FC 26 Review: Better Than FC 25, But EA Is Still EA
FC 26 Review: Better Than FC 25, But EA Is Still EA
I am not a FIFA player, especially FC 26. I never really have been — I have played every entry in the franchise over the years, but football games have never been my main thing. So when I tell you I bought FC 26 specifically for the World Cup mode, that context matters. The 2026 FIFA World Cup is happening right now. The actual tournament. In real life. And I got completely swept up in the excitement of it — the matches, the drama, the atmosphere — and I thought to myself, I want to play this. I want to experience the World Cup on my PC, play as my favourite nations, run a tournament, and feel that energy in a game. So I bought FC 26. A game I would not normally purchase. Purely for the World Cup mode. And it did not work.
I do not mean it was disappointing. I do not mean it fell short of expectations. I mean, the feature I bought the game for genuinely did not function the way it should. The World Cup mode that was supposed to be the centrepiece of this release — the thing EA has been marketing around one of the biggest sporting events on the planet — failed to deliver the experience it promised. That is a genuinely awful feeling when you have spent money on something specifically for one reason, and that reason lets you down. And the most infuriating part is knowing exactly what comes next — EA, a multimillion-dollar company with more than enough resources to fix this properly, will patch it eventually. And then probably lock the best version of it behind some kind of paywall. Because that is what EA does. That is who they are.
With all of that said, FC 26 outside of that specific disaster is actually a better game than FC 25 in several meaningful ways. That does not excuse what happened with the World Cup mode. But it is true, and it is worth discussing honestly. So here is the full picture.
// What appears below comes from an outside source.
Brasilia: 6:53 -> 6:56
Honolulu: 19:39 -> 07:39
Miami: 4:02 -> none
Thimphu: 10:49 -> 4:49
What FC 26 Actually Gets Right
The gameplay is noticeably better than FC 25, and that improvement is felt from the very first match. The pace of the game has been pulled back slightly — matches feel less like a frantic sprint from end to end and more like actual football with actual build-up play. Defending is more responsive than it has been in recent entries, which means winning the ball back feels like a skill again rather than a lottery. First touch has been refined,d and the ball behaves more realistically when it comes to aerial balls and through passes landing at the right speed. These are not revolutionary changes, es but they are consistent improvements that add up across a full match into something that feels meaningfully better than what came before.
Career Mode has received the most meaningful single update in years. The new manager dynamics system gives you genuine control over your relationship with the board, the players, and the press in a way that previous entries only gestured at. Negotiations feel less scripted. Player morale has actual consequences on performance rather than just being a number that goes up and down on a menu screen. Young player development has been reworked, and for the first time in a long time, I found myself genuinely invested in bringing a youth player through the academy rather than just buying whoever had the highest rating. If you are a Career Mode player specifically,lly — FC 26 is the first entry in a while that feels like EA actually spent time on this mode rather than just leaving it to decay while they focused on Ultimate Team revenue.
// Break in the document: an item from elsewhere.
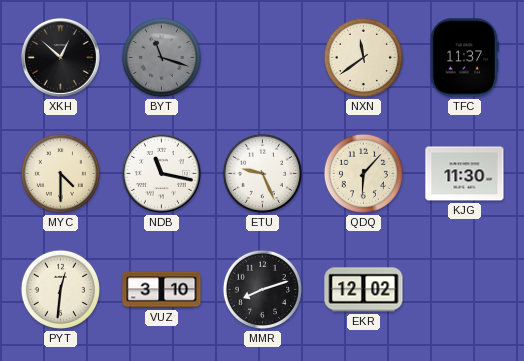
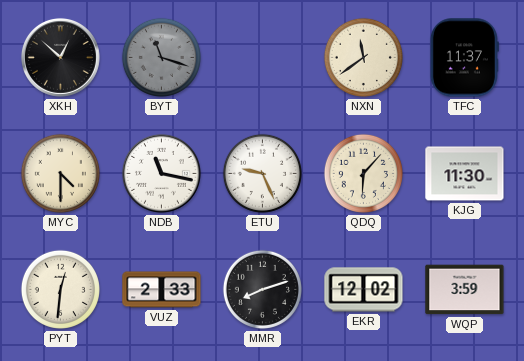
VUZ: 3:10 -> 2:33
WQP: none -> 3:59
The presentation has also taken a step forward. Broadcast packages are more varied, commentary lines feel fresher and reference things that have actually happened in real football rather than recycling the same observations from three versions ago, and the menus are cleaner and faster to navigate than the bloated interface FC 25 shipped with. None of this is gameplay, but it contributes to the overall experience feeling more polished and more considered than the previous entry. First impressions matter, and FC 26 makes a better one than FC 25 did.

Ultimate Team — Still The Centre of Everything, Still A Problem
Ultimate Team is where EA makes most of its money, and that financial reality shapes every decision made around it. FC 26’s FUT is more polished than ever — the content calendar is full, the special card events are creative, and the Champions and Elite Division structure gives competitive players clear goals to chase. If you love Ultimate Team and have made peace with the economy around it, FC 26 gives you more to do than any previous entry. The mode is genuinely well designed as a game within a game, and the moment-to-moment enjoyment of building a squad and competing with it is as high as it has ever been.
But. The packs are still predatory. The gap between a fully loaded FUT squad and a team built purely through gameplay is wider than EA will ever publicly acknowledge. Certain cards are essentially only accessible through spending real money or accumulating coins through hundreds of hours of grinding that most people simply do not have. The Weekend League structure still burns people out. None of this is new — it has been true for years — and the fact that EA has chosen to refine the mode’s content rather than address the fundamental economy speaks to exactly the kind of company they are. FC 26’s FUT is the best version of a system that has serious problems. Whether that is enough depends entirely on how you feel about those problems.
The World Cup Mode — My Biggest Disappointment With FC 26
This is the one that genuinely frustrated me, and I want to talk about it properly because it deserves more criticism than it has received. FC 26 includes a World Cup mode built around the 2026 FIFA World Cup — one of the biggest sporting events in the world, hosted across the United States, Canada, and Mexico, with 48 nations competing for the first time. The potential for this mode was enormous. What EA delivered is essentially a normal FIFA tournament mode with a World Cup overlay on top of it. The menus look like the World Cup. The trophy looks right. And almost everything underneath it is the same structure you have seen in this game for years, with no meaningful customisation or innovation.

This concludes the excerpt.